DATA »
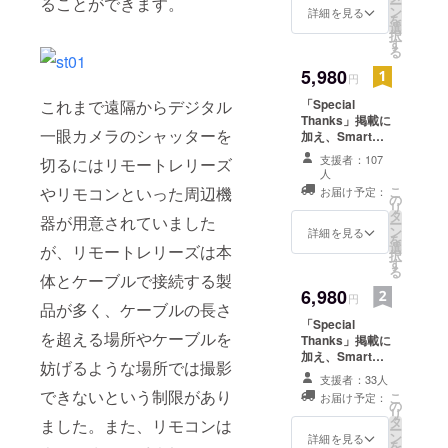
ることができます。
ー
（レリーズケー
ン
詳細を見る
を
ブルは付属しま
選
択
せん。別途ご用
す
る
意いただく必要
5,980
があります）
円
これまで遠隔からデジタル
「Special
Thanks」掲載に
一眼カメラのシャッターを
加え、Smart
Trigger1台とカ
支援者：107
切るにはリモートレリーズ
メラ接続ケーブ
人
ル、Cerevo
やリモコンといった周辺機
こ
お届け予定：
の
DASHステッ
リ
タ
カー2枚をお送り
器が用意されていました
ー
ン
します（早期支
詳細を見る
を
選
援向けリターン
が、リモートレリーズは本
択
す
と内容は同一で
る
体とケーブルで接続する製
す）
6,980
円
品が多く、ケーブルの長さ
「Special
を超える場所やケーブルを
Thanks」掲載に
加え、Smart
妨げるような場所では撮影
Trigger1台とカ
支援者：33人
メラ接続ケーブ
できないという制限があり
こ
お届け予定：
ル2本、Cerevo
の
リ
DASHステッ
タ
ました。また、リモコンは
ー
カー2枚をお送り
ン
詳細を見る
を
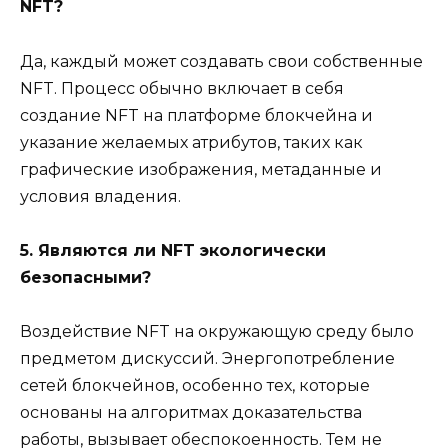
NFT?
Да, каждый может создавать свои собственные
NFT. Процесс обычно включает в себя
создание NFT на платформе блокчейна и
указание желаемых атрибутов, таких как
графические изображения, метаданные и
условия владения.
5. Являются ли NFT экологически
безопасными?
Воздействие NFT на окружающую среду было
предметом дискуссий. Энергопотребление
сетей блокчейнов, особенно тех, которые
основаны на алгоритмах доказательства
работы, вызывает обеспокоенность. Тем не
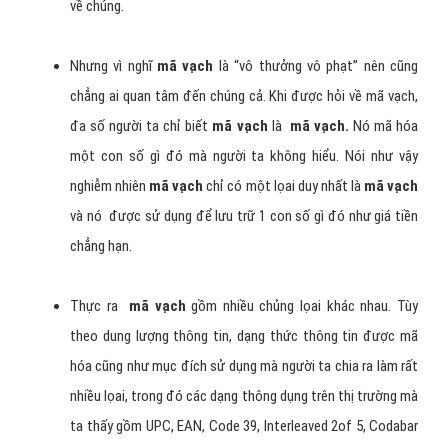
Phân loại mã vạch làm gì?
Có thể nói
mã vạch
cũng giống như một đạo quân các ký
hiệu quen thuộc, chúng xuất hiện ở khắp mọi nơi, mọi chỗ,
trên hầu hết các sản phẩm lưu hành hợp pháp trên thị
trường. Ai cũng đều thấy chúng nhưng ít ai hiểu được nhiều
về chúng.
Nhưng vì nghĩ
mã vạch
là “vô thưởng vô phạt” nên cũng
chẳng ai quan tâm đến chúng cả. Khi được hỏi về mã vạch,
đa số người ta chỉ biết
mã vạch
là
mã vạch.
Nó mã hóa
một con số gì đó mà người ta không hiểu. Nói như vậy
nghiễm nhiên
mã vạch
chỉ có một lọai duy nhất là
mã vạch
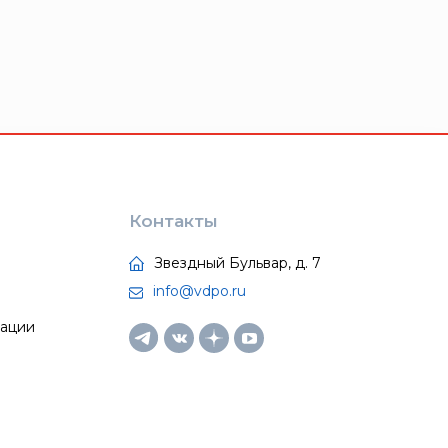
Контакты
Звездный Бульвар, д. 7
info@vdpo.ru
тации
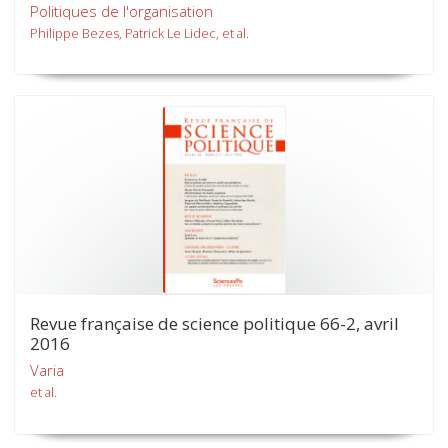
Politiques de l'organisation
Philippe Bezes, Patrick Le Lidec, et al.
Revue française de science politique 66-2, avril
2016
Varia
et al.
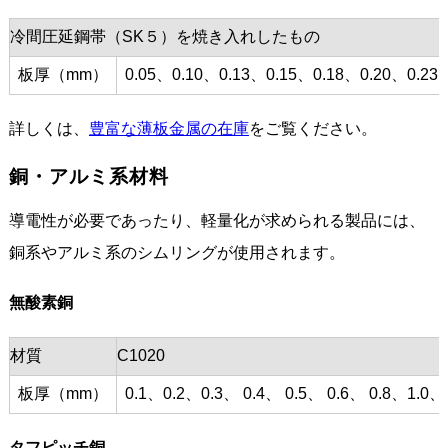
冷間圧延鋼帯（SK５）を焼き入れしたもの
板厚（mm）
0.05、0.10、0.13、0.15、0.18、0.20、0.23
詳しくは、
豊富な薄板金属の在庫
をご覧ください。
銅・アルミ系材料
導電性が必要であったり、軽量化が求められる製品には、
銅系やアルミ系のシムリングが使用されます。
無酸素銅
材質
C1020
板厚（mm）
0.1、0.2、0.3、 0.4、 0.5、 0.6、 0.8、1.0、
タフピッチ銅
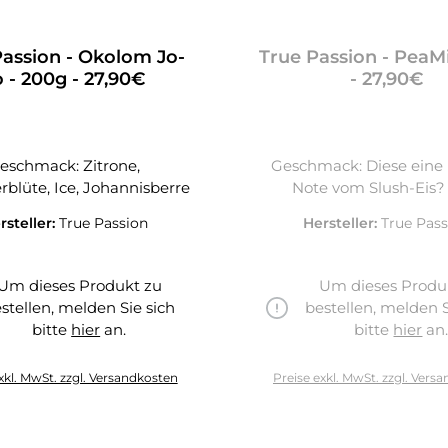
Passion - Okolom Jo-
True Passion - PeaMi
o - 200g - 27,90€
- 27,90€
eschmack: Zitrone,
Geschmack: Diese eine 
blüte, Ice, Johannisberre
Note vom Slush-Eis?
rsteller:
True Passion
Hersteller:
True Pass
Um dieses Produkt zu
Um dieses Produ
stellen, melden Sie sich
bestellen, melden S
bitte
hier
an.
bitte
hier
an
hier
xkl. MwSt. zzgl. Versandkosten
Preise exkl. MwSt. zzgl. Vers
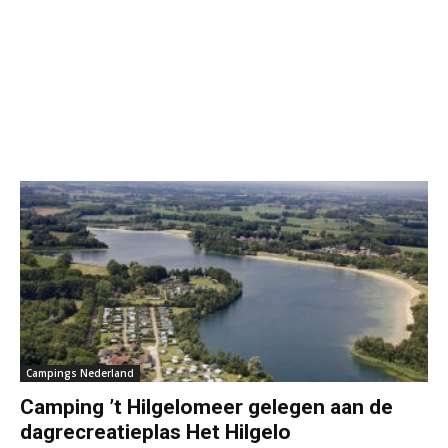
Campings Nederland
Camping ’t Hilgelomeer gelegen aan de
dagrecreatieplas Het Hilgelo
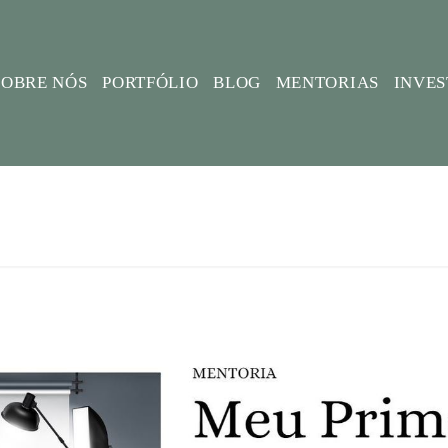
SOBRE NÓS
PORTFÓLIO
BLOG
MENTORIAS
INVE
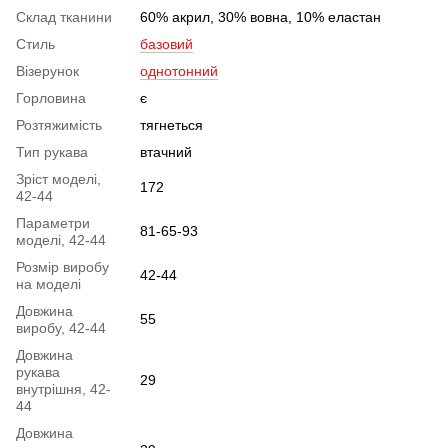
Склад тканини
60% акрил, 30% вовна, 10% еластан
Стиль
базовий
Візерунок
однотонний
Горловина
є
Розтяжимість
тягнеться
Тип рукава
втачний
Зріст моделі,
172
42-44
Параметри
81-65-93
моделі, 42-44
Розмір виробу
42-44
на моделі
Довжина
55
виробу, 42-44
Довжина
рукава
29
внутрішня, 42-
44
Довжина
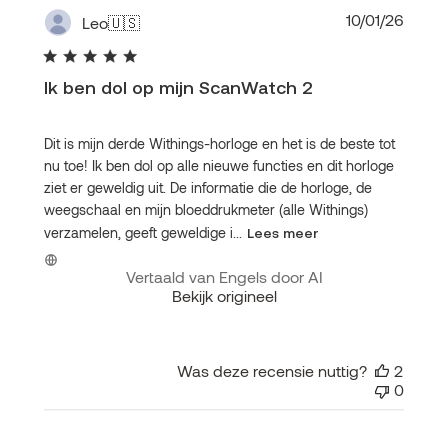
Publi
10/01/26
Leo
🇺🇸
Ik ben dol op mijn ScanWatch 2
Dit is mijn derde Withings-horloge en het is de beste tot
nu toe! Ik ben dol op alle nieuwe functies en dit horloge
ziet er geweldig uit. De informatie die de horloge, de
weegschaal en mijn bloeddrukmeter (alle Withings)
verzamelen, geeft geweldige i...
Lees meer
Vertaald van Engels door AI
Bekijk origineel
Was deze recensie nuttig?
2
0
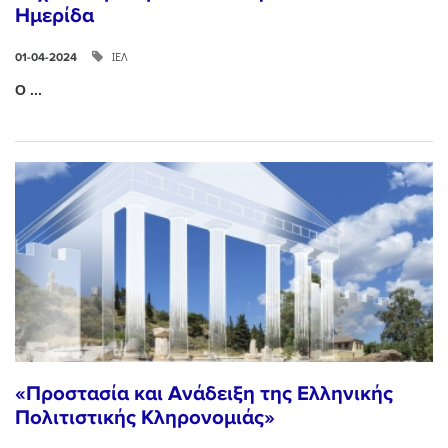
Ημερίδα
ΙΕΛ
01-04-2024
Ο ...
«Προστασία και Ανάδειξη της Ελληνικής
Πολιτιστικής Κληρονομιάς»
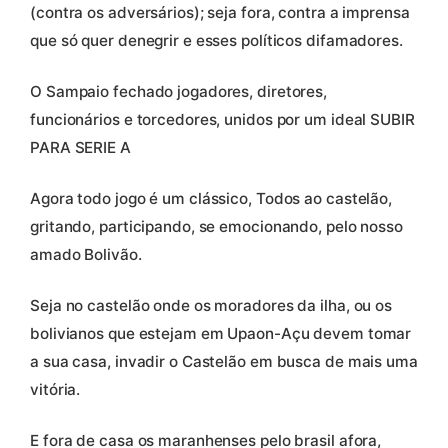
(contra os adversários); seja fora, contra a imprensa
que só quer denegrir e esses políticos difamadores.
O Sampaio fechado jogadores, diretores,
funcionários e torcedores, unidos por um ideal SUBIR
PARA SERIE A
Agora todo jogo é um clássico, Todos ao castelão,
gritando, participando, se emocionando, pelo nosso
amado Bolivão.
Seja no castelão onde os moradores da ilha, ou os
bolivianos que estejam em Upaon-Açu devem tomar
a sua casa, invadir o Castelão em busca de mais uma
vitória.
E fora de casa os maranhenses pelo brasil afora,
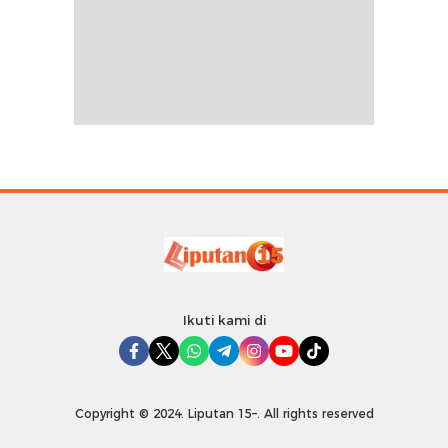
Ikuti kami di
Copyright © 2024. Liputan 15–. All rights reserved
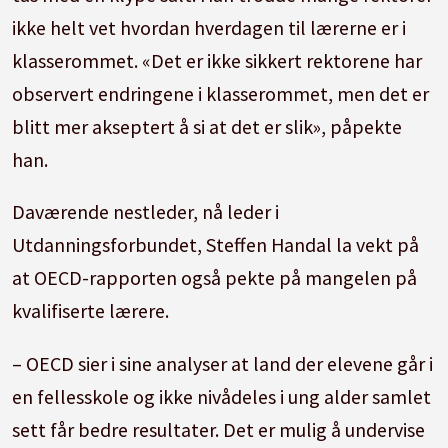
ikke helt vet hvordan hverdagen til lærerne er i
klasserommet. «Det er ikke sikkert rektorene har
observert endringene i klasserommet, men det er
blitt mer akseptert å si at det er slik», påpekte
han.
Daværende nestleder, nå leder i
Utdanningsforbundet, Steffen Handal la vekt på
at OECD-rapporten også pekte på mangelen på
kvalifiserte lærere.
– OECD sier i sine analyser at land der elevene går i
en fellesskole og ikke nivådeles i ung alder samlet
sett får bedre resultater. Det er mulig å undervise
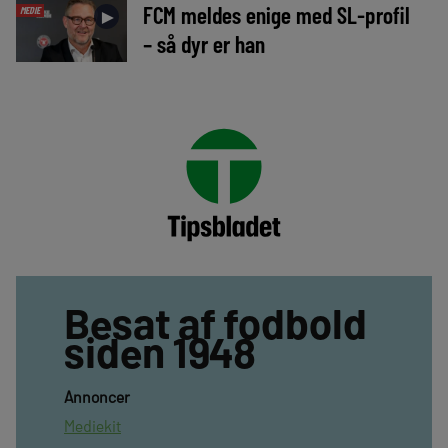
FCM meldes enige med SL-profil
MEDIE
►
– så dyr er han
Besat af fodbold
siden 1948
Annoncer
Mediekit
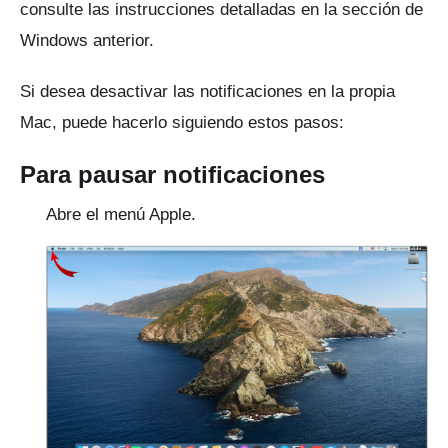
consulte las instrucciones detalladas en la sección de
Windows anterior.
Si desea desactivar las notificaciones en la propia
Mac, puede hacerlo siguiendo estos pasos:
Para pausar notificaciones
Abre el menú Apple.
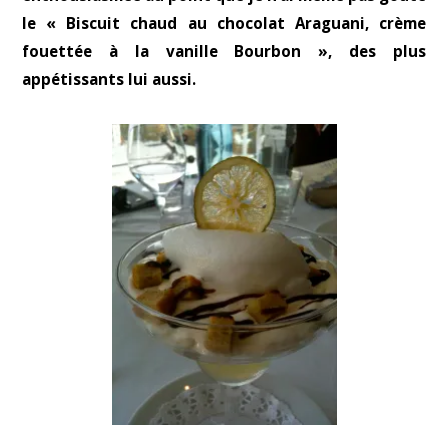
le « Biscuit chaud au chocolat Araguani, crème
fouettée à la vanille Bourbon », des plus
appétissants lui aussi.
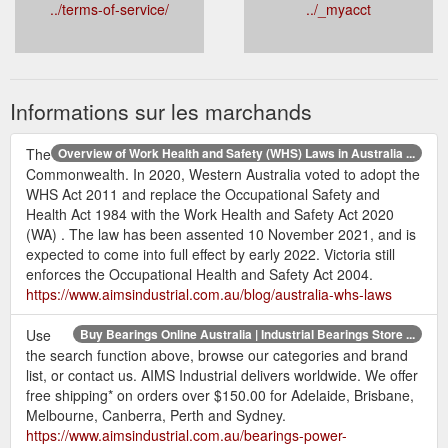
../help/
../contact/
conditions
Connexion
Terms Of Service
My Account
../terms-of-service/
../_myacct
Informations sur les marchands
The
Overview of Work Health and Safety (WHS) Laws in Australia ...
Commonwealth. In 2020, Western Australia voted to adopt the
WHS Act 2011 and replace the Occupational Safety and
Health Act 1984 with the Work Health and Safety Act 2020
(WA) . The law has been assented 10 November 2021, and is
expected to come into full effect by early 2022. Victoria still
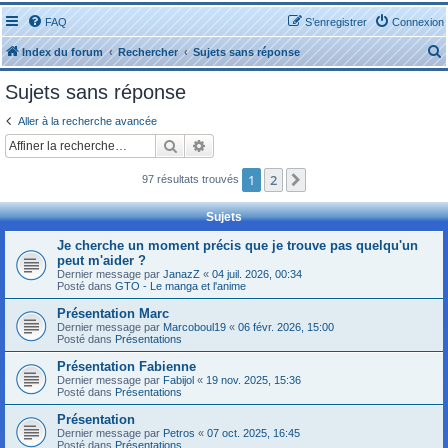
FAQ
S’enregistrer
Connexion
Index du forum
Rechercher
Sujets sans réponse
Sujets sans réponse
Aller à la recherche avancée
Rechercher
Recherche avancée
r
1
2
Suivante
97 résultats trouvés
Sujets
Je cherche un moment précis que je trouve pas quelqu'un
peut m'aider ?
r
Dernier message par
JanazZ
«
04 juil. 2026, 00:34
Posté dans
GTO - Le manga et l'anime
Présentation Marc
Dernier message par
Marcoboul19
«
06 févr. 2026, 15:00
Posté dans
Présentations
Présentation Fabienne
Dernier message par
Fabijol
«
19 nov. 2025, 15:36
Posté dans
Présentations
Présentation
Dernier message par
Petros
«
07 oct. 2025, 16:45
Posté dans
Présentations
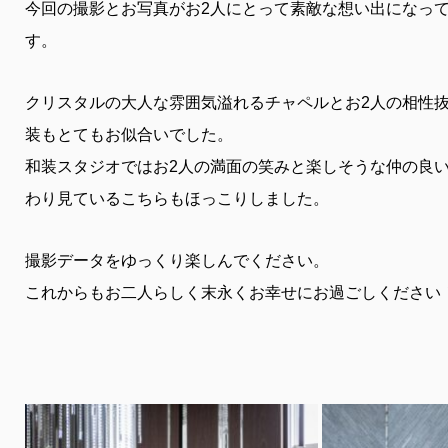
今回の撮影とお写真がお2人にとって素敵な想い出になっ
す。
クリスタルの大人な雰囲気溢れるチャペルとお2人の相性
装もとてもお似合いでした。
和装スタジオではお2人の満面の笑みと楽しそうな仲の良
わり見ているこちらもほっこりしました。
撮影データをゆっくり楽しんでください。
これからもお二人らしく末永くお幸せにお過ごしください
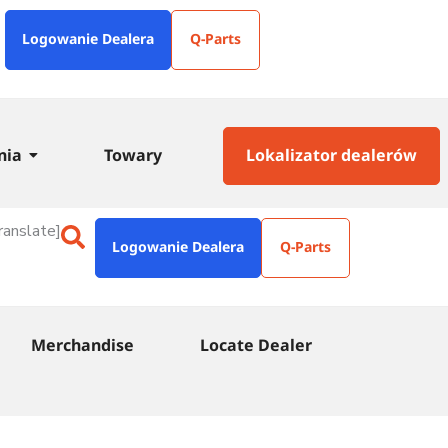
Logowanie Dealera
Q-Parts
nia
Towary
Lokalizator dealerów
ranslate]
Logowanie Dealera
Q-Parts
Merchandise
Locate Dealer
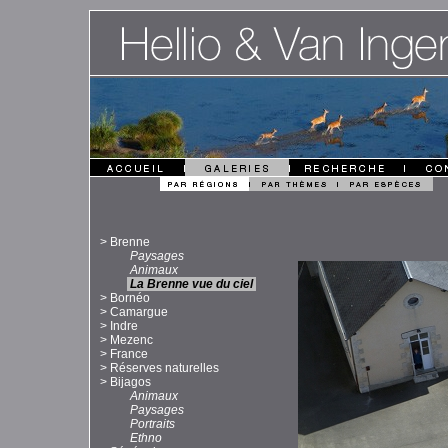
>
Brenne
Paysages
Animaux
La Brenne vue du ciel
>
Bornéo
>
Camargue
>
Indre
>
Mezenc
>
France
>
Réserves naturelles
>
Bijagos
Animaux
Paysages
Portraits
Ethno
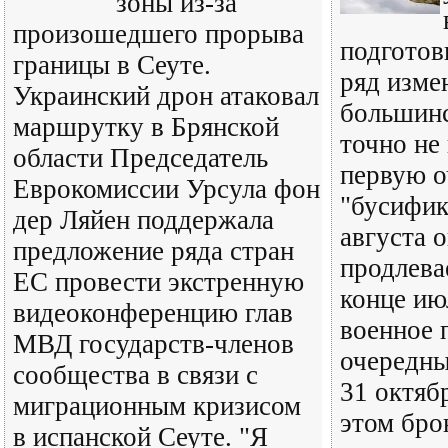
зоны из-за
произошедшего прорыва
подготов
границы в Сеуте.
ряд изме
Украинский дрон атаковал
большинс
маршрутку в Брянской
точно не
области Председатель
первую о
Еврокомиссии Урсула фон
"бусифик
дер Ляйен поддержала
августа 
предложение ряда стран
продлева
ЕС провести экстренную
конце ию
видеоконференцию глав
военное 
МВД государств-членов
очередны
сообщества в связи с
31 октяб
миграционным кризисом
этом бро
в испанской Сеуте. "Я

WHAT TO PRODUCE » Copy, word for word, the entries above from the first line to the line that holds "trên hầu hết". Drop the pictures.

TASK ANSWER »
ることができます。
ー
（レリーズケー
ン
詳細を見る
を
ブルは付属しま
選
択
せん。別途ご用
す
る
意いただく必要
5,980
があります）
円
これまで遠隔からデジタル
「Special
Thanks」掲載に
一眼カメラのシャッターを
加え、Smart
Trigger1台とカ
支援者：107
切るにはリモートレリーズ
メラ接続ケーブ
人
ル、Cerevo
やリモコンといった周辺機
こ
お届け予定：
の
DASHステッ
リ
タ
カー2枚をお送り
器が用意されていました
ー
ン
します（早期支
詳細を見る
を
選
援向けリターン
が、リモートレリーズは本
択
す
と内容は同一で
る
体とケーブルで接続する製
す）
6,980
円
品が多く、ケーブルの長さ
「Special
を超える場所やケーブルを
Thanks」掲載に
加え、Smart
妨げるような場所では撮影
Trigger1台とカ
支援者：33人
メラ接続ケーブ
できないという制限があり
こ
お届け予定：
ル2本、Cerevo
の
リ
DASHステッ
タ
ました。また、リモコンは
ー
カー2枚をお送り
ン
詳細を見る
を
NFT?
Да, каждый может создавать свои собственные
NFT. Процесс обычно включает в себя
создание NFT на платформе блокчейна и
указание желаемых атрибутов, таких как
графические изображения, метаданные и
условия владения.
5. Являются ли NFT экологически
безопасными?
Воздействие NFT на окружающую среду было
предметом дискуссий. Энергопотребление
сетей блокчейнов, особенно тех, которые
основаны на алгоритмах доказательства
работы, вызывает обеспокоенность. Тем не
Phân loại mã vạch làm gì?
Có thể nói
mã vạch
cũng giống như một đạo quân các ký
hiệu quen thuộc, chúng xuất hiện ở khắp mọi nơi, mọi chỗ,
trên hầu hết các sản phẩm lưu hành hợp pháp trên thị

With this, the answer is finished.